Re: backup manifests

From: David Steele <david(at)pgmasters(dot)net>
To: Robert Haas <robertmhaas(at)gmail(dot)com>, Stephen Frost <sfrost(at)snowman(dot)net>
Cc: Andres Freund <andres(at)anarazel(dot)de>, Amit Kapila <amit(dot)kapila16(at)gmail(dot)com>, Suraj Kharage <suraj(dot)kharage(at)enterprisedb(dot)com>, tushar <tushar(dot)ahuja(at)enterprisedb(dot)com>, Rajkumar Raghuwanshi <rajkumar(dot)raghuwanshi(at)enterprisedb(dot)com>, Rushabh Lathia <rushabh(dot)lathia(at)gmail(dot)com>, Tels <nospam-pg-abuse(at)bloodgate(dot)com>, Andrew Dunstan <andrew(dot)dunstan(at)2ndquadrant(dot)com>, PostgreSQL Hackers <pgsql-hackers(at)postgresql(dot)org>, Jeevan Chalke <jeevan(dot)chalke(at)enterprisedb(dot)com>, vignesh C <vignesh21(at)gmail(dot)com>
Subject: Re: backup manifests
Date: 2020-03-27 20:16:11
Message-ID: 557f7af7-af3e-5fb8-1c7a-9fdd5c488ebc@pgmasters.net
Views: Raw Message | Whole Thread | Download mbox | Resend email
Thread:
Lists: pgsql-hackers

On 3/27/20 3:29 PM, Robert Haas wrote:
> On Fri, Mar 27, 2020 at 11:26 AM Stephen Frost <sfrost(at)snowman(dot)net> wrote:
>>> Seems better to (later?) add support for generating manifests for WAL
>>> files, and then have a tool that can verify all the manifests required
>>> to restore a base backup.
>>
>> I'm not trying to expand on the feature set here or move the goalposts
>> way down the road, which is what seems to be what's being suggested
>> here. To be clear, I don't have any objection to adding a generic tool
>> for validating WAL as you're talking about here, but I also don't think
>> that's required for pg_validatebackup. What I do think we need is a
>> check of the WAL that's fetched when people use pg_basebackup -Xstream
>> or -Xfetch. pg_basebackup itself has that check because it's critical
>> to the backup being successful and valid. Not having that basic
>> validation of a backup really just isn't ok- there's a reason
>> pg_basebackup has that check.
>
> I don't understand how this could be done without significantly
> complicating the architecture. As I said before, -Xstream sends WAL
> over a separate connection that is unrelated to the one running
> BASE_BACKUP, so the base-backup connection doesn't know what to
> include in the manifest. Now you could do something like: once all of
> the WAL files have been fetched, the client checksums all of those and
> sends their names and checksums to the server, which turns around and
> puts them into the manifest, which it then sends back to the client.
> But that is actually quite a bit of additional complexity, and it's
> pretty strange, too, because now you have the client checksumming some
> files and the server checksumming others. I know you mentioned a few
> different ideas before, but I think they all kinda have some problem
> along these lines.
>
> I also kinda disagree with the idea that the WAL should be considered
> an integral part of the backup. I don't know how pgbackrest does
> things,

We checksum each WAL file while it is read and transmitted to the repo
by the archive_command. Then at the end of the backup we ensure that
all the WAL required to make the backup consistent has made it to the repo.
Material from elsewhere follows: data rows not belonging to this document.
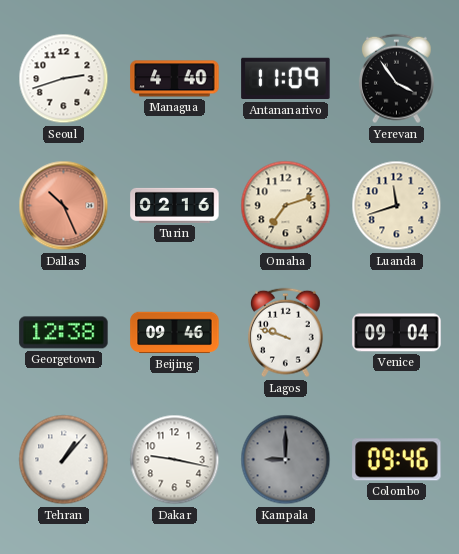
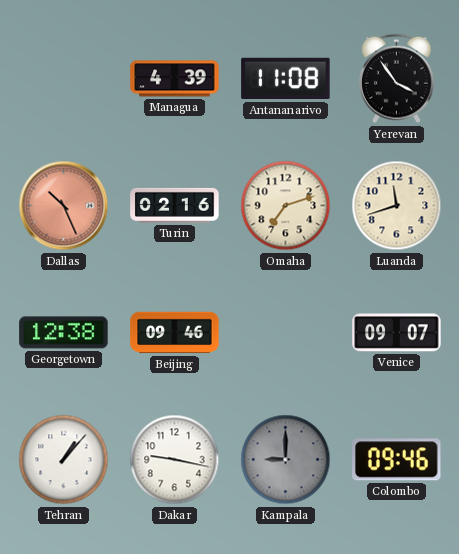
Seoul: 2:42 -> none
Managua: 4:40 -> 4:39
Antananarivo: 11:09 -> 11:08
Lagos: 9:48 -> none
Venice: 09:04 -> 09:07
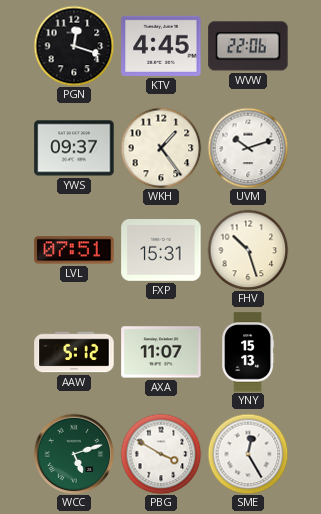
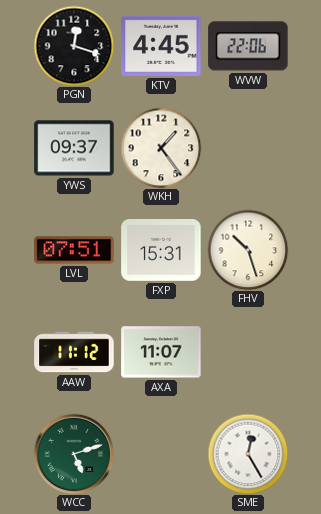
UVM: 10:12 -> none
AAW: 5:12 -> 11:12
YNY: 15:13 -> none
PBG: 3:50 -> none
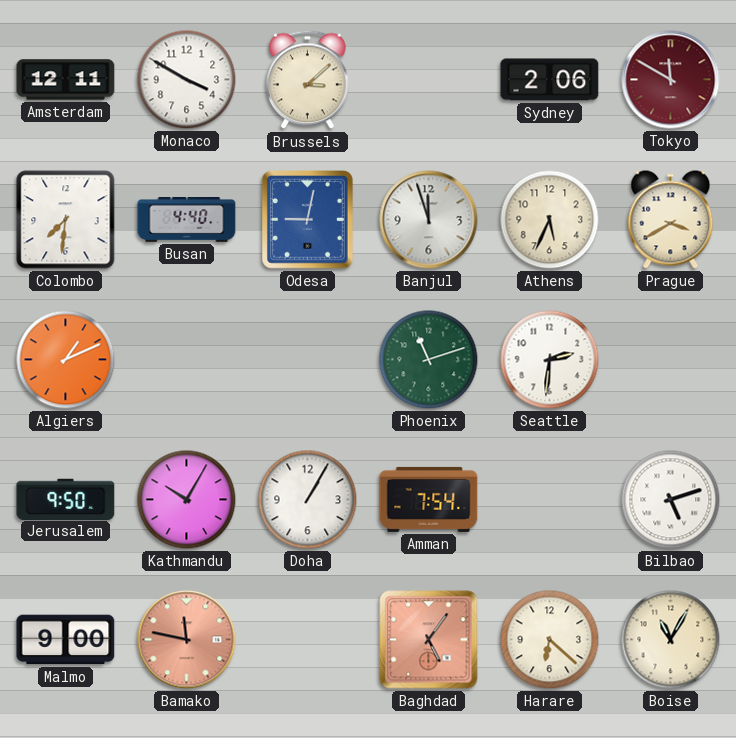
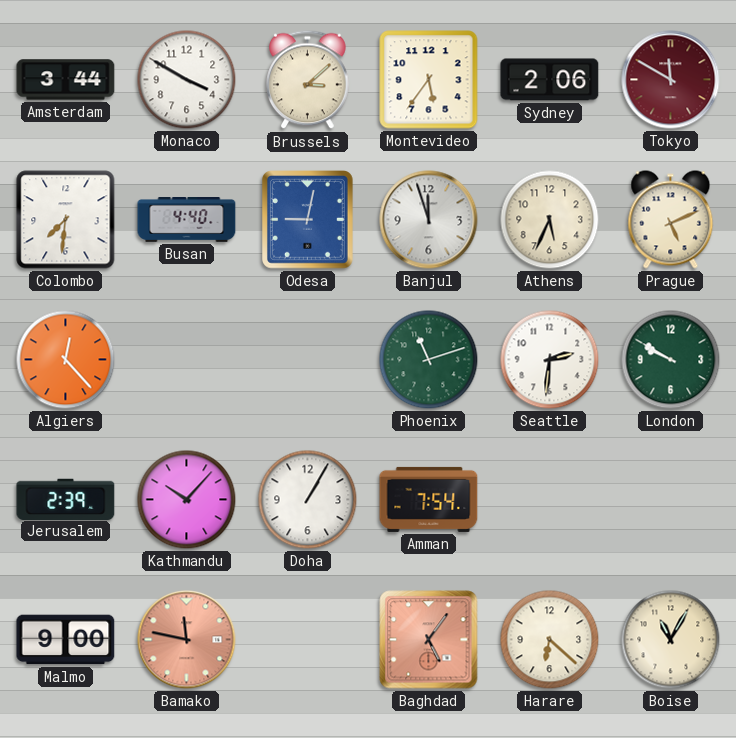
Amsterdam: 12:11 -> 3:44
Montevideo: none -> 5:36
Prague: 3:40 -> 5:11
Algiers: 1:11 -> 12:23
London: none -> 9:50
Jerusalem: 9:50 -> 2:39
Kathmandu: 10:05 -> 10:07
Bilbao: 5:12 -> none
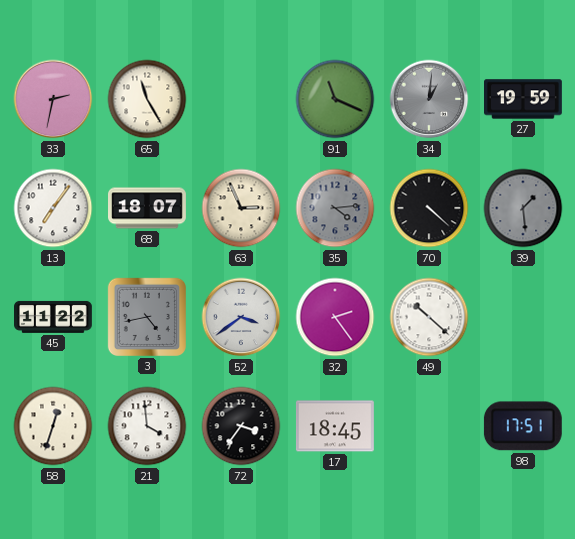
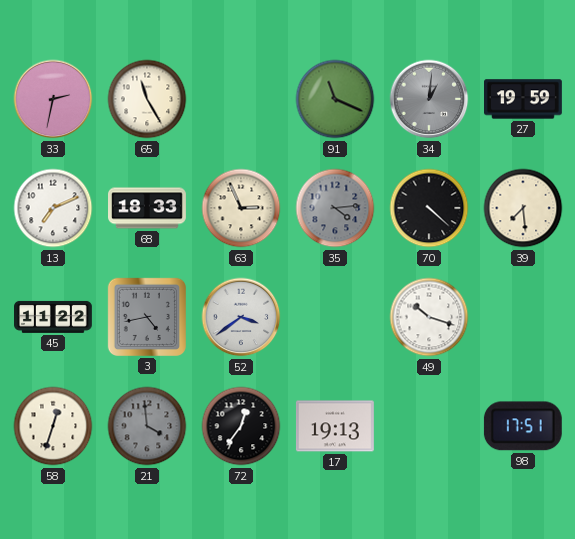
13: 7:06 -> 7:11
68: 18:07 -> 18:33
39: 1:29 -> 7:29
39 dial: grey -> cream
32: 2:24 -> none
49: 10:22 -> 10:18
21 dial: white -> grey
72: 3:36 -> 12:36
17: 18:45 -> 19:13
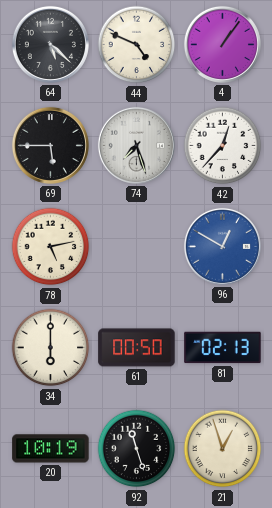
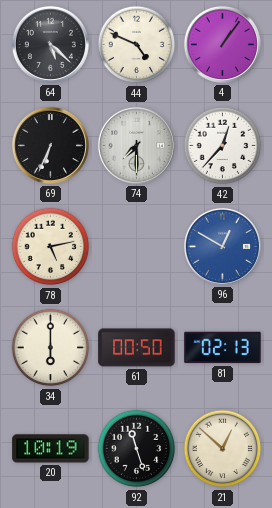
69: 5:45 -> 6:34
74: 7:27 -> 7:30
21: 12:57 -> 12:52
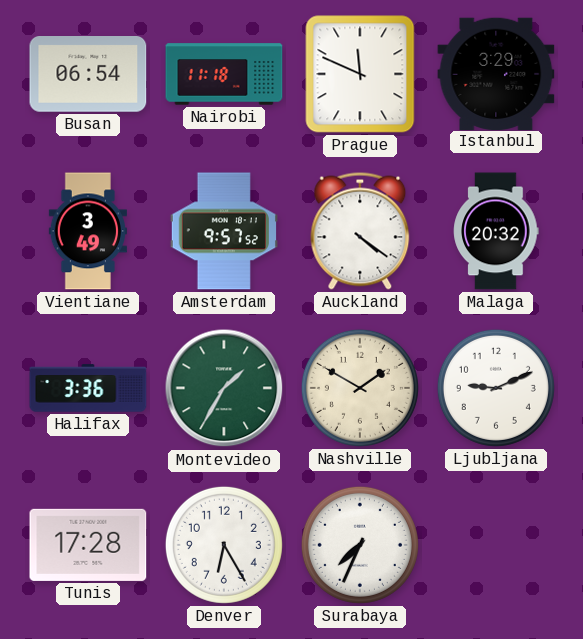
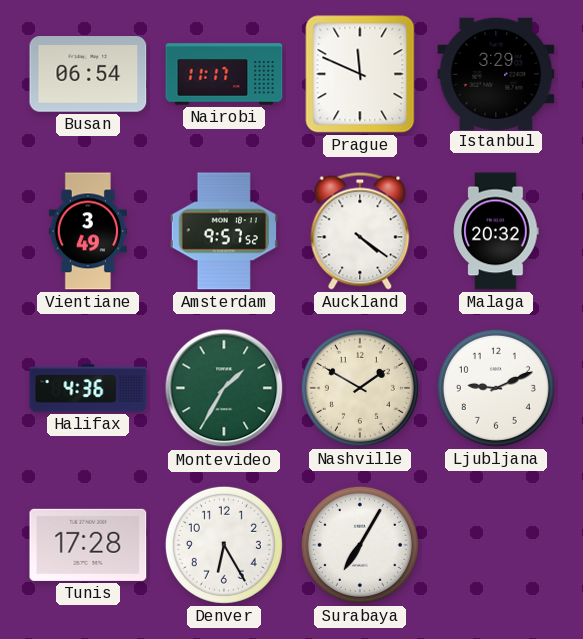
Nairobi: 11:18 -> 11:17
Halifax: 3:36 -> 4:36
Surabaya: 7:34 -> 7:05
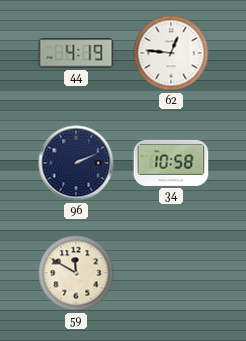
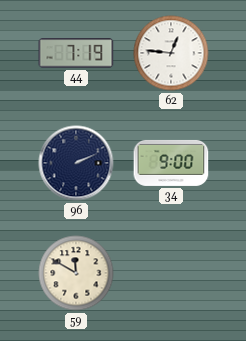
44: 4:19 -> 7:19
34: 10:58 -> 9:00
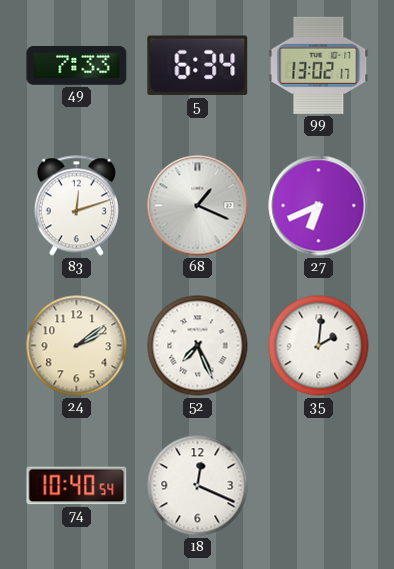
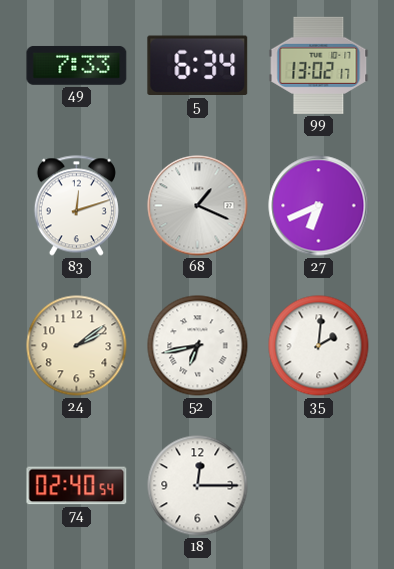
52: 7:26 -> 6:43
74: 10:40 -> 02:40
18: 12:19 -> 12:15
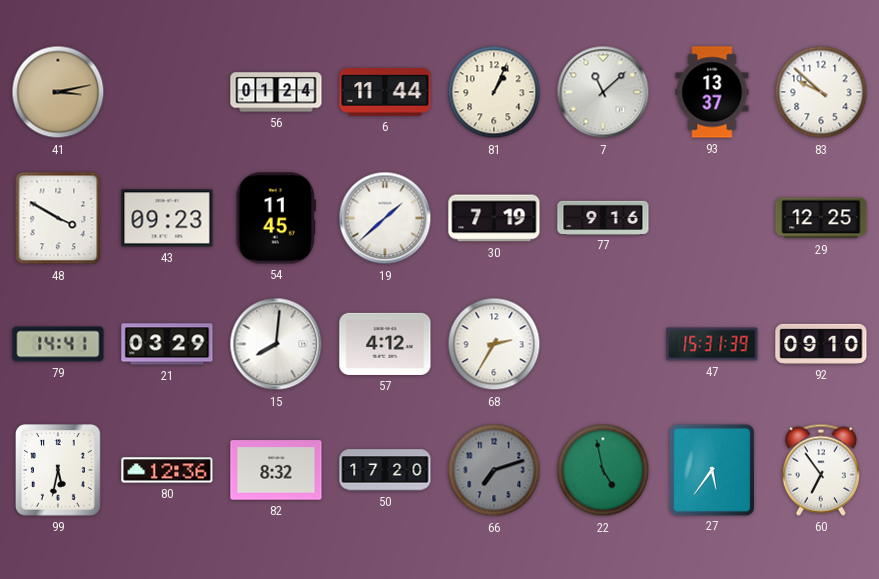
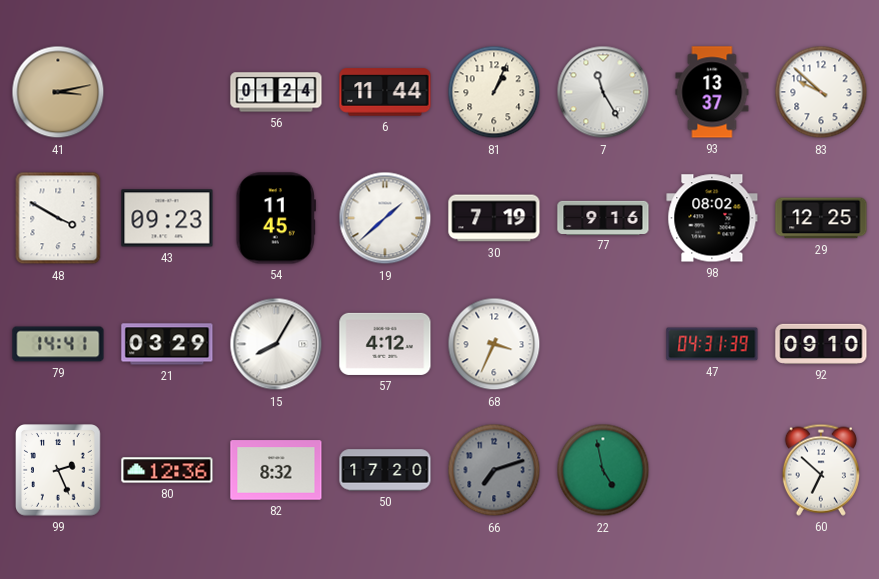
7: 11:08 -> 11:25
98: none -> 08:02
15: 8:01 -> 8:05
68: 2:35 -> 3:34
47: 15:31 -> 04:31
99: 5:32 -> 2:26
27: 5:36 -> none
60: 6:54 -> 6:52
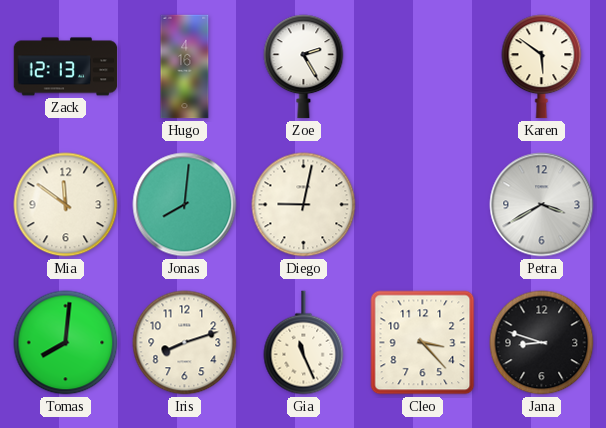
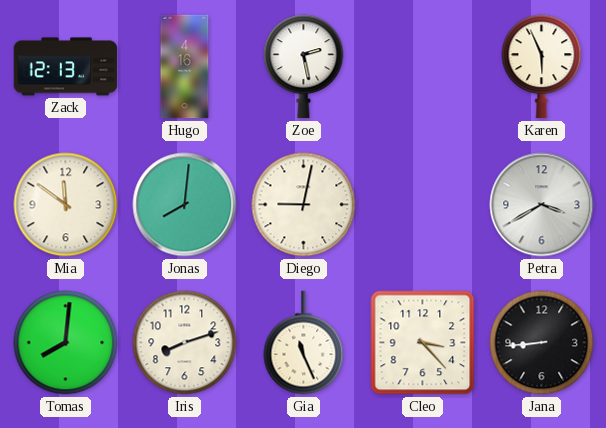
Zoe: 2:25 -> 2:28
Karen: 5:51 -> 5:56
Jana: 8:48 -> 8:44
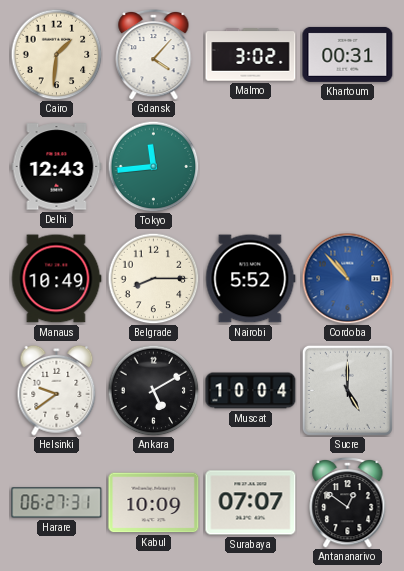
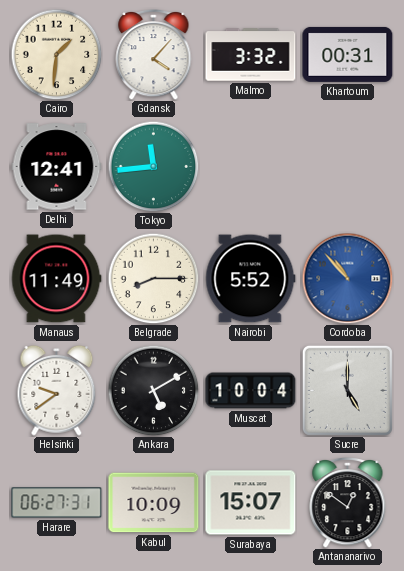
Malmo: 3:02 -> 3:32
Delhi: 12:43 -> 12:41
Manaus: 10:49 -> 11:49
Surabaya: 07:07 -> 15:07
> but BART stores each backup in a separate directly without any
> associated WAL, and then keeps all the WAL together in a different
> directory. I imagine that people who are using continuous archiving
> also tend to use -Xnone, or if they do backups by copying the files
> rather than using pg_backrest, they exclude pg_wal. In fact, for
> people with big, important databases, I'd assume that would be the
> normal pattern. You presumably wouldn't want to keep one copy of the
> WAL files taken during the backup with the backup itself, and a
> separate copy in the archive.

pgBackRest does provide the option to copy WAL into the backup directory
for the super-paranoid, though it is not the default. It is pretty handy
for moving individual backups some other medium like tape, though.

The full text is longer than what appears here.